И он засмеялся. Даже не потому, что было смешно, а потому, что было весело, потому что было легко и радостно. Он шел через лес навстречу солнцу и смеялся. Смеялся так громко и заразительно, что на смех его из лесу вышли люди. Они остановились на поляне рядом с ним и тоже начали смеяться. Так они стояли все вместе и смеялись. И он видел, что это его друзья. Кого-то из них он уже встречал раньше, только не помнил где; других — видел впервые, но это почему-то не имело никакого значения. Он знал, что все они его друзья.

И вдруг узнал одного. Это был Стебель, Сашка Стеблов, аспирант с их кафедры. Полгода назад он разбился насмерть, налетев своим мотоциклом на грузовик.

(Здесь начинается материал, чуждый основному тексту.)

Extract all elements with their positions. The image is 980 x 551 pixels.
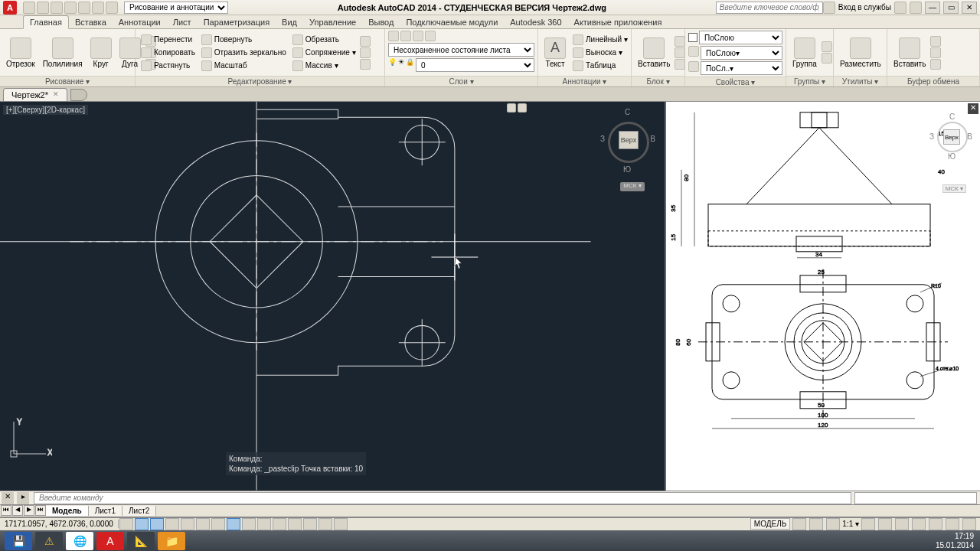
- tab-express[interactable]: Активные приложения: [568, 16, 668, 28]
- measure-button[interactable]: Разместить: [837, 36, 884, 70]
- panel-draw-title[interactable]: Рисование ▾: [0, 76, 135, 86]
- layer-combo[interactable]: 0: [416, 58, 534, 72]
- offset-icon[interactable]: [360, 59, 371, 70]
- viewcube[interactable]: Верх С Ю В З: [602, 108, 655, 177]
- tab-home[interactable]: Главная: [23, 15, 69, 29]
- layout-sheet2-tab[interactable]: Лист2: [122, 506, 156, 516]
- layer-state-combo[interactable]: Несохраненное состояние листа: [388, 43, 534, 57]
- panel-groups-title[interactable]: Группы ▾: [786, 76, 833, 86]
- hardware-accel-icon[interactable]: [929, 518, 942, 530]
- workspace-select[interactable]: Рисование и аннотации: [124, 2, 228, 14]
- help-icon[interactable]: [910, 2, 922, 14]
- color-combo[interactable]: ПоСлою: [699, 31, 782, 44]
- otrack-btn[interactable]: [227, 518, 240, 530]
- panel-modify-title[interactable]: Редактирование ▾: [136, 76, 384, 86]
- grid-btn[interactable]: [150, 518, 164, 530]
- annovis-icon[interactable]: [861, 518, 875, 530]
- linear-dim-button[interactable]: Линейный ▾: [570, 34, 630, 46]
- insert-block-button[interactable]: Вставить: [635, 36, 673, 70]
- mirror-button[interactable]: Отразить зеркально: [199, 47, 289, 59]
- group-button[interactable]: Группа: [789, 36, 820, 70]
- polyline-button[interactable]: Полилиния: [40, 36, 86, 70]
- layout-model-tab[interactable]: Модель: [46, 506, 89, 516]
- paste-button[interactable]: Вставить: [890, 36, 929, 70]
- clean-screen-icon[interactable]: [962, 518, 976, 530]
- copy-clip-icon[interactable]: [930, 47, 941, 58]
- taskbar-app1-icon[interactable]: 📐: [127, 532, 155, 550]
- linetype-combo[interactable]: ПоСл..▾: [701, 61, 782, 75]
- wcs-button[interactable]: МСК ▾: [620, 182, 645, 191]
- layout-prev[interactable]: ◀: [12, 505, 23, 516]
- close-button[interactable]: ✕: [962, 2, 977, 14]
- panel-block-title[interactable]: Блок ▾: [632, 76, 684, 86]
- cmd-close-button[interactable]: ✕: [2, 492, 14, 504]
- lwt-btn[interactable]: [273, 518, 286, 530]
- panel-annotation-title[interactable]: Аннотации ▾: [538, 76, 631, 86]
- status-grid-icon[interactable]: [792, 518, 806, 530]
- attr-icon[interactable]: [675, 59, 685, 70]
- qat-plot[interactable]: [78, 2, 90, 14]
- paper-wcs-button[interactable]: МСК ▾: [942, 184, 966, 193]
- layer-icon3[interactable]: [425, 31, 436, 41]
- explode-icon[interactable]: [360, 47, 371, 58]
- qat-redo[interactable]: [106, 2, 118, 14]
- dyn-btn[interactable]: [257, 518, 271, 530]
- tab-layout[interactable]: Лист: [167, 16, 198, 28]
- layer-icon2[interactable]: [413, 31, 423, 41]
- model-canvas[interactable]: [0, 102, 665, 491]
- model-viewport[interactable]: [+][Сверху][2D-каркас]: [0, 102, 666, 491]
- sc-btn[interactable]: [318, 518, 332, 530]
- system-tray[interactable]: 17:19 15.01.2014: [936, 532, 980, 550]
- snap-btn[interactable]: [135, 518, 149, 530]
- paper-viewcube[interactable]: Верх С Ю В З: [933, 112, 972, 166]
- ducs-btn[interactable]: [242, 518, 256, 530]
- tab-output[interactable]: Вывод: [362, 16, 400, 28]
- trim-button[interactable]: Обрезать: [290, 34, 358, 46]
- cmd-recent-button[interactable]: ▸: [17, 492, 29, 504]
- keyword-search[interactable]: [716, 2, 823, 14]
- taskbar-autocad-icon[interactable]: A: [96, 532, 124, 550]
- rotate-button[interactable]: Повернуть: [199, 34, 289, 46]
- doc-tab[interactable]: Чертеж2*✕: [3, 88, 67, 101]
- taskbar-app2-icon[interactable]: 📁: [158, 532, 185, 550]
- qat-saveas[interactable]: [64, 2, 77, 14]
- coordinates[interactable]: 17171.0957, 4672.0736, 0.0000: [0, 520, 119, 528]
- model-space-btn[interactable]: МОДЕЛЬ: [750, 518, 790, 530]
- layerprops-icon[interactable]: [388, 31, 399, 41]
- layout-last[interactable]: ⏭: [35, 505, 46, 516]
- layout-sheet1-tab[interactable]: Лист1: [89, 506, 122, 516]
- scale-button[interactable]: Масштаб: [199, 60, 289, 72]
- tab-insert[interactable]: Вставка: [69, 16, 113, 28]
- erase-icon[interactable]: [360, 36, 371, 47]
- tab-annotate[interactable]: Аннотации: [113, 16, 167, 28]
- tab-parametric[interactable]: Параметризация: [198, 16, 276, 28]
- tpy-btn[interactable]: [288, 518, 302, 530]
- lineweight-combo[interactable]: ПоСлою▾: [701, 46, 782, 60]
- line-button[interactable]: Отрезок: [3, 36, 38, 70]
- toolbar-lock-icon[interactable]: [912, 518, 926, 530]
- match-icon[interactable]: [930, 59, 941, 70]
- vp-max-icon[interactable]: [518, 103, 527, 112]
- annoscale-icon[interactable]: [826, 518, 840, 530]
- qp-btn[interactable]: [303, 518, 317, 530]
- exchange-icon[interactable]: [823, 2, 835, 14]
- create-block-icon[interactable]: [675, 36, 685, 47]
- tab-manage[interactable]: Управление: [303, 16, 362, 28]
- status-snap-icon[interactable]: [809, 518, 823, 530]
- 3dosnap-btn[interactable]: [211, 518, 225, 530]
- taskbar-chrome-icon[interactable]: 🌐: [66, 532, 93, 550]
- array-button[interactable]: Массив ▾: [290, 60, 358, 72]
- cmd-search-box[interactable]: [854, 492, 977, 504]
- panel-properties-title[interactable]: Свойства ▾: [685, 77, 786, 86]
- tab-plugins[interactable]: Подключаемые модули: [400, 16, 504, 28]
- layout-first[interactable]: ⏮: [1, 505, 11, 516]
- edit-block-icon[interactable]: [675, 47, 685, 58]
- qat-save[interactable]: [51, 2, 63, 14]
- move-button[interactable]: Перенести: [139, 34, 198, 46]
- group-edit-icon[interactable]: [822, 53, 832, 64]
- minimize-button[interactable]: —: [925, 2, 940, 14]
- qat-open[interactable]: [37, 2, 49, 14]
- qat-undo[interactable]: [92, 2, 104, 14]
- viewport-label[interactable]: [+][Сверху][2D-каркас]: [3, 105, 88, 115]
- layout-next[interactable]: ▶: [24, 505, 34, 516]
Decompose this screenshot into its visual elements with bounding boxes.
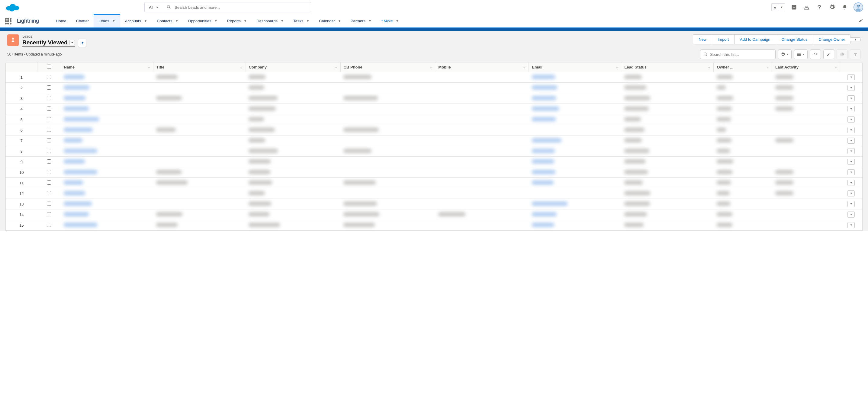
row-actions-button[interactable]: ▼ bbox=[847, 201, 855, 207]
cell-email[interactable] bbox=[529, 167, 621, 178]
tab-chatter[interactable]: Chatter bbox=[71, 14, 94, 28]
cell-name[interactable] bbox=[61, 199, 153, 209]
cell-name[interactable] bbox=[61, 125, 153, 136]
row-actions-button[interactable]: ▼ bbox=[847, 127, 855, 133]
row-checkbox[interactable] bbox=[47, 212, 51, 216]
list-search[interactable] bbox=[700, 49, 776, 59]
row-checkbox[interactable] bbox=[47, 170, 51, 174]
cell-name[interactable] bbox=[61, 114, 153, 125]
row-actions-button[interactable]: ▼ bbox=[847, 116, 855, 123]
row-checkbox[interactable] bbox=[47, 117, 51, 121]
column-header-email[interactable]: Email⌄ bbox=[529, 63, 621, 72]
search-scope-button[interactable]: All ▼ bbox=[144, 2, 163, 12]
filter-button[interactable] bbox=[850, 49, 861, 59]
row-actions-button[interactable]: ▼ bbox=[847, 74, 855, 80]
tab-opportunities[interactable]: Opportunities▼ bbox=[183, 14, 222, 28]
table-row[interactable]: 13▼ bbox=[6, 199, 862, 209]
cell-email[interactable] bbox=[529, 199, 621, 209]
table-row[interactable]: 14▼ bbox=[6, 209, 862, 220]
tab-more[interactable]: * More▼ bbox=[376, 14, 403, 28]
row-actions-button[interactable]: ▼ bbox=[847, 191, 855, 197]
cell-email[interactable] bbox=[529, 104, 621, 114]
row-checkbox[interactable] bbox=[47, 223, 51, 227]
cell-email[interactable] bbox=[529, 114, 621, 125]
change-owner-button[interactable]: Change Owner bbox=[813, 35, 850, 44]
cell-email[interactable] bbox=[529, 220, 621, 231]
cell-name[interactable] bbox=[61, 104, 153, 114]
row-actions-button[interactable]: ▼ bbox=[847, 222, 855, 228]
cell-name[interactable] bbox=[61, 220, 153, 231]
display-as-button[interactable]: ▼ bbox=[794, 49, 808, 59]
cell-email[interactable] bbox=[529, 157, 621, 167]
more-actions-button[interactable]: ▼ bbox=[850, 37, 861, 41]
row-actions-button[interactable]: ▼ bbox=[847, 106, 855, 112]
help-icon[interactable]: ? bbox=[815, 3, 823, 11]
search-input[interactable] bbox=[175, 5, 307, 10]
row-actions-button[interactable]: ▼ bbox=[847, 95, 855, 101]
change-status-button[interactable]: Change Status bbox=[776, 35, 813, 44]
row-actions-button[interactable]: ▼ bbox=[847, 211, 855, 217]
row-checkbox[interactable] bbox=[47, 85, 51, 90]
pin-list-button[interactable] bbox=[78, 39, 86, 47]
cell-email[interactable] bbox=[529, 136, 621, 146]
row-checkbox[interactable] bbox=[47, 128, 51, 132]
column-header-lead-status[interactable]: Lead Status⌄ bbox=[621, 63, 714, 72]
refresh-button[interactable] bbox=[810, 49, 821, 59]
cell-name[interactable] bbox=[61, 72, 153, 83]
list-view-picker[interactable]: Recently Viewed ▼ bbox=[22, 39, 75, 46]
notifications-bell-icon[interactable] bbox=[841, 3, 849, 11]
cell-email[interactable] bbox=[529, 178, 621, 188]
row-actions-button[interactable]: ▼ bbox=[847, 169, 855, 175]
cell-email[interactable] bbox=[529, 146, 621, 157]
row-checkbox[interactable] bbox=[47, 96, 51, 100]
trailhead-icon[interactable] bbox=[803, 3, 811, 11]
tab-partners[interactable]: Partners▼ bbox=[346, 14, 376, 28]
column-header-title[interactable]: Title⌄ bbox=[153, 63, 246, 72]
table-row[interactable]: 2▼ bbox=[6, 83, 862, 93]
table-row[interactable]: 4▼ bbox=[6, 104, 862, 114]
row-checkbox[interactable] bbox=[47, 180, 51, 185]
setup-gear-icon[interactable] bbox=[828, 3, 836, 11]
cell-name[interactable] bbox=[61, 146, 153, 157]
app-launcher-icon[interactable] bbox=[5, 18, 11, 25]
table-row[interactable]: 11▼ bbox=[6, 178, 862, 188]
cell-email[interactable] bbox=[529, 125, 621, 136]
tab-contacts[interactable]: Contacts▼ bbox=[152, 14, 183, 28]
table-row[interactable]: 8▼ bbox=[6, 146, 862, 157]
avatar[interactable] bbox=[854, 2, 863, 12]
list-view-controls-gear[interactable]: ▼ bbox=[778, 49, 792, 59]
select-all-checkbox[interactable] bbox=[47, 65, 51, 69]
column-header-name[interactable]: Name⌄ bbox=[61, 63, 153, 72]
column-header-last-activity[interactable]: Last Activity⌄ bbox=[772, 63, 840, 72]
chart-button[interactable] bbox=[837, 49, 847, 59]
row-checkbox[interactable] bbox=[47, 149, 51, 153]
row-actions-button[interactable]: ▼ bbox=[847, 148, 855, 154]
cell-email[interactable] bbox=[529, 83, 621, 93]
add-button[interactable] bbox=[790, 3, 798, 11]
cell-name[interactable] bbox=[61, 178, 153, 188]
row-checkbox[interactable] bbox=[47, 191, 51, 195]
cell-name[interactable] bbox=[61, 157, 153, 167]
table-row[interactable]: 5▼ bbox=[6, 114, 862, 125]
column-header-company[interactable]: Company⌄ bbox=[246, 63, 340, 72]
table-row[interactable]: 6▼ bbox=[6, 125, 862, 136]
cell-name[interactable] bbox=[61, 188, 153, 199]
column-header-mobile[interactable]: Mobile⌄ bbox=[435, 63, 529, 72]
table-row[interactable]: 9▼ bbox=[6, 157, 862, 167]
new-button[interactable]: New bbox=[693, 35, 712, 44]
row-actions-button[interactable]: ▼ bbox=[847, 159, 855, 165]
search-box[interactable] bbox=[163, 2, 311, 12]
cell-name[interactable] bbox=[61, 83, 153, 93]
cell-email[interactable] bbox=[529, 93, 621, 104]
column-header-owner-[interactable]: Owner ...⌄ bbox=[714, 63, 772, 72]
cell-email[interactable] bbox=[529, 209, 621, 220]
table-row[interactable]: 15▼ bbox=[6, 220, 862, 231]
favorites-button[interactable]: ★ ▼ bbox=[771, 3, 785, 11]
row-checkbox[interactable] bbox=[47, 75, 51, 79]
inline-edit-button[interactable] bbox=[823, 49, 834, 59]
tab-reports[interactable]: Reports▼ bbox=[222, 14, 252, 28]
row-checkbox[interactable] bbox=[47, 106, 51, 111]
table-row[interactable]: 7▼ bbox=[6, 136, 862, 146]
column-header-cb-phone[interactable]: CB Phone⌄ bbox=[340, 63, 435, 72]
tab-home[interactable]: Home bbox=[51, 14, 71, 28]
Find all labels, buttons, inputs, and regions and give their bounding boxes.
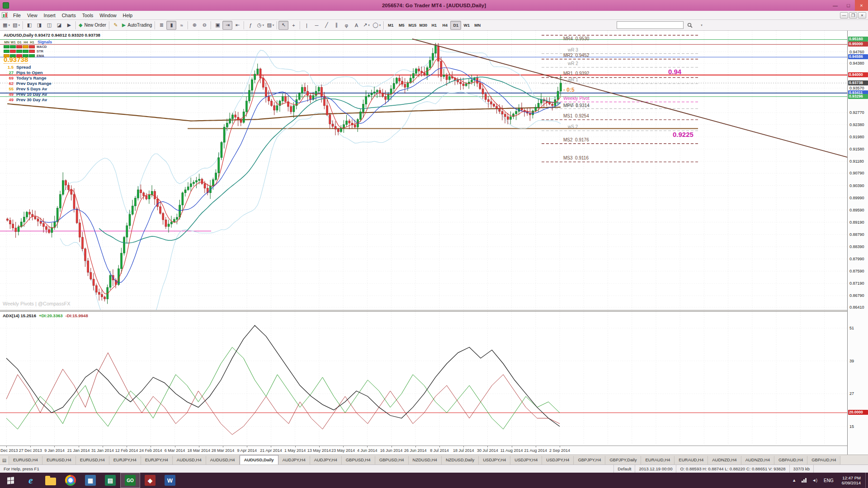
menu-charts[interactable]: Charts <box>59 11 79 19</box>
chart-tab-gbpusd-h4[interactable]: GBPUSD,H4 <box>375 456 409 465</box>
chart-tab-audusd-h4[interactable]: AUDUSD,H4 <box>206 456 240 465</box>
taskbar-app-app-green[interactable]: ▤ <box>100 473 120 488</box>
chart-tab-eurjpy-h4[interactable]: EURJPY,H4 <box>141 456 173 465</box>
chart-tab-euraud-h4[interactable]: EURAUD,H4 <box>641 456 675 465</box>
chart-tab-eurusd-h4[interactable]: EURUSD,H4 <box>42 456 76 465</box>
strategy-tester-button[interactable]: ▶ <box>64 21 74 30</box>
profiles-button[interactable]: ▧▾ <box>11 21 21 30</box>
price-axis[interactable]: 0.947600.943800.935700.927700.923800.919… <box>847 31 868 455</box>
chart-tab-gbpaud-h4[interactable]: GBPAUD,H4 <box>807 456 840 465</box>
chart-tab-audjpy-h4[interactable]: AUDJPY,H4 <box>310 456 342 465</box>
adx-pane[interactable]: ADX(14) 15.2516+DI:20.3363-DI:15.9948 <box>0 312 847 446</box>
network-icon[interactable] <box>799 478 809 483</box>
chart-tab-euraud-h4[interactable]: EURAUD,H4 <box>675 456 708 465</box>
main-chart-pane[interactable]: AUDUSD,Daily 0.93472 0.94012 0.93320 0.9… <box>0 31 847 310</box>
market-watch-button[interactable]: ◧ <box>24 21 34 30</box>
language-indicator[interactable]: ENG <box>820 478 837 483</box>
chart-tab-audusd-daily[interactable]: AUDUSD,Daily <box>240 455 278 465</box>
taskbar-app-chrome[interactable] <box>61 473 80 488</box>
timeframe-m15[interactable]: M15 <box>407 21 418 30</box>
chart-tab-nzdusd-h4[interactable]: NZDUSD,H4 <box>409 456 442 465</box>
taskbar-app-internet-explorer[interactable]: e <box>21 473 41 488</box>
taskbar-app-metatrader[interactable]: ◆ <box>140 473 160 488</box>
arrows-tool-button[interactable]: ↗▾ <box>361 21 371 30</box>
cursor-button[interactable]: ↖ <box>278 21 288 30</box>
chart-tab-audnzd-h4[interactable]: AUDNZD,H4 <box>741 456 774 465</box>
autotrading-button[interactable]: ▶AutoTrading <box>121 21 154 30</box>
tray-expand-icon[interactable]: ▲ <box>789 478 799 483</box>
timeframe-h1[interactable]: H1 <box>429 21 439 30</box>
timeframe-m1[interactable]: M1 <box>385 21 396 30</box>
timeframe-d1[interactable]: D1 <box>450 21 461 30</box>
terminal-button[interactable]: ◪ <box>54 21 64 30</box>
trendline-button[interactable]: ╱ <box>321 21 331 30</box>
indicators-button[interactable]: ƒ <box>245 21 255 30</box>
channel-button[interactable]: ∥ <box>331 21 341 30</box>
menu-help[interactable]: Help <box>120 11 136 19</box>
chart-tab-eurusd-h4[interactable]: EURUSD,H4 <box>76 456 109 465</box>
chart-tab-usdjpy-h4[interactable]: USDJPY,H4 <box>479 456 510 465</box>
chart-tab-eurjpy-h4[interactable]: EURJPY,H4 <box>109 456 141 465</box>
taskbar-app-file-explorer[interactable] <box>41 473 61 488</box>
timeframe-m5[interactable]: M5 <box>396 21 407 30</box>
chart-tab-eurusd-h4[interactable]: EURUSD,H4 <box>9 456 42 465</box>
zoom-out-button[interactable]: ⊖ <box>199 21 209 30</box>
vertical-line-button[interactable]: | <box>302 21 311 30</box>
zoom-in-button[interactable]: ⊕ <box>189 21 199 30</box>
mdi-close-button[interactable]: × <box>858 12 866 19</box>
taskbar-app-calculator[interactable]: ▦ <box>80 473 100 488</box>
status-profile[interactable]: Default <box>614 465 635 473</box>
menu-file[interactable]: File <box>10 11 24 19</box>
chart-tab-usdjpy-h4[interactable]: USDJPY,H4 <box>542 456 574 465</box>
chart-tab-nzdusd-daily[interactable]: NZDUSD,Daily <box>442 456 479 465</box>
candle-mode-button[interactable]: ▮ <box>166 21 176 30</box>
bar-chart-mode-button[interactable]: ≣ <box>156 21 166 30</box>
new-order-button[interactable]: ◆New Order <box>77 21 108 30</box>
chart-tab-gbpaud-h4[interactable]: GBPAUD,H4 <box>774 456 807 465</box>
search-icon[interactable] <box>685 21 695 29</box>
window-list-button[interactable]: ▤ <box>0 456 9 465</box>
minimize-button[interactable]: — <box>829 0 842 11</box>
templates-button[interactable]: ▨▾ <box>265 21 275 30</box>
menu-view[interactable]: View <box>24 11 41 19</box>
clock[interactable]: 12:47 PM 6/09/2014 <box>837 475 865 485</box>
mdi-restore-button[interactable]: ❒ <box>849 12 857 19</box>
chart-tab-gbpusd-h4[interactable]: GBPUSD,H4 <box>342 456 375 465</box>
timeframe-h4[interactable]: H4 <box>439 21 450 30</box>
menu-window[interactable]: Window <box>96 11 119 19</box>
timeframe-m30[interactable]: M30 <box>418 21 429 30</box>
chart-tab-audjpy-h4[interactable]: AUDJPY,H4 <box>278 456 310 465</box>
adx-indicator-chart[interactable] <box>0 312 847 446</box>
menu-tools[interactable]: Tools <box>79 11 97 19</box>
mdi-minimize-button[interactable]: — <box>840 12 848 19</box>
text-tool-button[interactable]: A <box>351 21 361 30</box>
metaeditor-button[interactable]: ✎ <box>111 21 121 30</box>
line-mode-button[interactable]: ≈ <box>176 21 186 30</box>
tile-windows-button[interactable]: ▣ <box>212 21 222 30</box>
maximize-button[interactable]: □ <box>842 0 855 11</box>
search-input[interactable] <box>617 21 684 29</box>
start-button[interactable] <box>0 473 21 488</box>
horizontal-line-button[interactable]: ─ <box>311 21 321 30</box>
taskbar-app-word[interactable]: W <box>160 473 180 488</box>
crosshair-button[interactable]: + <box>288 21 298 30</box>
chart-tab-gbpjpy-daily[interactable]: GBPJPY,Daily <box>605 456 641 465</box>
navigator-button[interactable]: ◫ <box>44 21 54 30</box>
timeframe-w1[interactable]: W1 <box>461 21 472 30</box>
close-button[interactable]: × <box>855 0 868 11</box>
time-axis[interactable]: 16 Dec 201327 Dec 20139 Jan 201421 Jan 2… <box>0 446 847 455</box>
chart-tab-audnzd-h4[interactable]: AUDNZD,H4 <box>708 456 741 465</box>
show-desktop-button[interactable] <box>865 473 868 488</box>
chart-shift-button[interactable]: ⇤ <box>232 21 242 30</box>
menu-insert[interactable]: Insert <box>41 11 59 19</box>
chart-tab-gbpjpy-h4[interactable]: GBPJPY,H4 <box>574 456 605 465</box>
search-dropdown-icon[interactable]: ▾ <box>696 21 706 29</box>
chart-tab-audusd-h4[interactable]: AUDUSD,H4 <box>173 456 206 465</box>
auto-scroll-button[interactable]: ⇥ <box>222 21 232 30</box>
taskbar-app-go-trader[interactable]: GO <box>120 473 140 488</box>
new-chart-button[interactable]: ▦▾ <box>1 21 11 30</box>
timeframe-mn[interactable]: MN <box>472 21 483 30</box>
periods-button[interactable]: ◷▾ <box>255 21 265 30</box>
candlestick-chart[interactable] <box>0 31 847 310</box>
data-window-button[interactable]: ◨ <box>34 21 44 30</box>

Геннадий сразу перестал смеяться, и все тоже замолкли. А Стебель подошел и сказал:

— Ну, здравствуй!

— Здравствуй, — ответил Геннадий.

— Здравствуй! Ну, конечно, здравствуй, чepт тебя подери! — зашумели все и стали по очереди подходить и жать Геннадию руку.

— А я вот тут спал, — сообщил Геннадий и растерянно замялся. — Мне сон снился. Как будто живу я в огромном душном городе, и жизнь вокруг такая мрачная, такая печальная, безотрадная, что от нее хочется спрятаться. Куда-нибудь, все равно куда: в алкогольный дурман, в разврат, в тяжелую, изнурительную работу, в сумасшедшее творчество, в машину наслаждений, наконец, которую я сам изобрел недавно… Потому что мне было страшно жить. Мне было страшно, — повторил он медленно, вдумываясь в смысл произносимого («Почему в прошедшем времени, почему?»), и совсем растерялся.

Ему помог Стебель.

— Это был сон о нашем прошлом, — объяснил он, слегка нахмурившись. — Но давай сейчас не будем об этом. Хорошо?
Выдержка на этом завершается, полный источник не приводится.